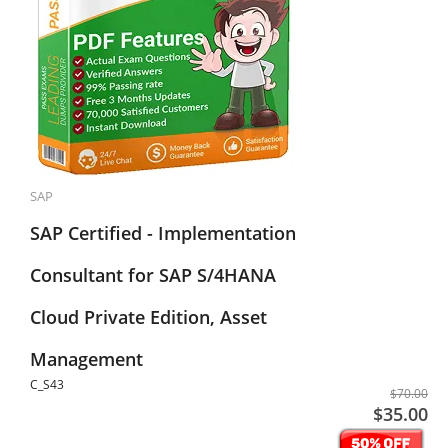
SAP
SAP Certified - Implementation
Consultant for SAP S/4HANA
Cloud Private Edition, Asset
Management
C_S43
$70.00
$35.00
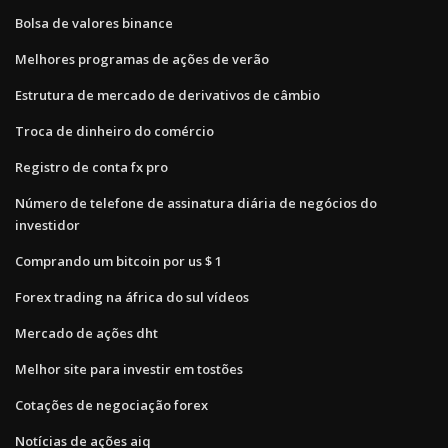
Bolsa de valores binance
Melhores programas de ações de verão
Estrutura de mercado de derivativos de câmbio
Troca de dinheiro do comércio
Registro de conta fx pro
Número de telefone de assinatura diária de negócios do
investidor
Comprando um bitcoin por us $ 1
Forex trading na áfrica do sul vídeos
Mercado de ações dht
Melhor site para investir em tostões
Cotações de negociação forex
Notícias de ações aiq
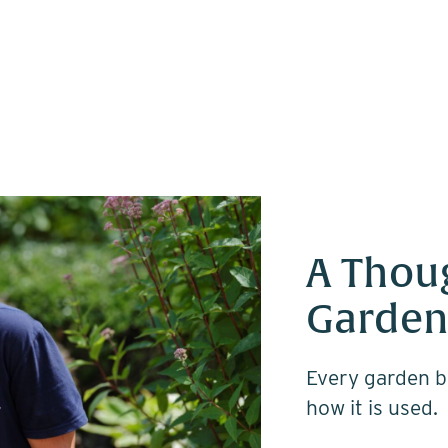
A Thou
Garden
Every garden b
how it is used.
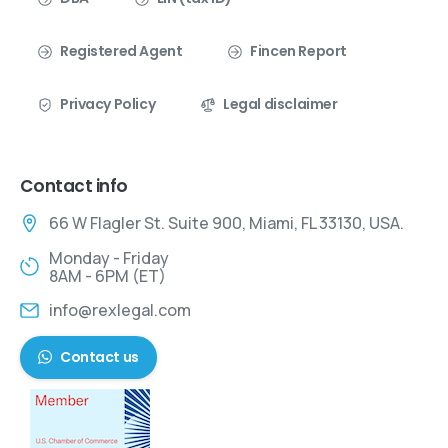
Registered Agent
Fincen Report
Privacy Policy
Legal disclaimer
Contact info
66 W Flagler St. Suite 900, Miami, FL 33130, USA.
Monday - Friday
8AM - 6PM (ET)
info@rexlegal.com
Contact us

* [The task]: Using the data above, retype exactly and only the lines from the one containing "Consultant for SAP S/4HANA" up to and including the one containing "Mercado de ações dht", with no pictures carried over.

* [Expected output]:
Consultant for SAP S/4HANA
Cloud Private Edition, Asset
Management
C_S43
$70.00
$35.00
Bolsa de valores binance
Melhores programas de ações de verão
Estrutura de mercado de derivativos de câmbio
Troca de dinheiro do comércio
Registro de conta fx pro
Número de telefone de assinatura diária de negócios do
investidor
Comprando um bitcoin por us $ 1
Forex trading na áfrica do sul vídeos
Mercado de ações dht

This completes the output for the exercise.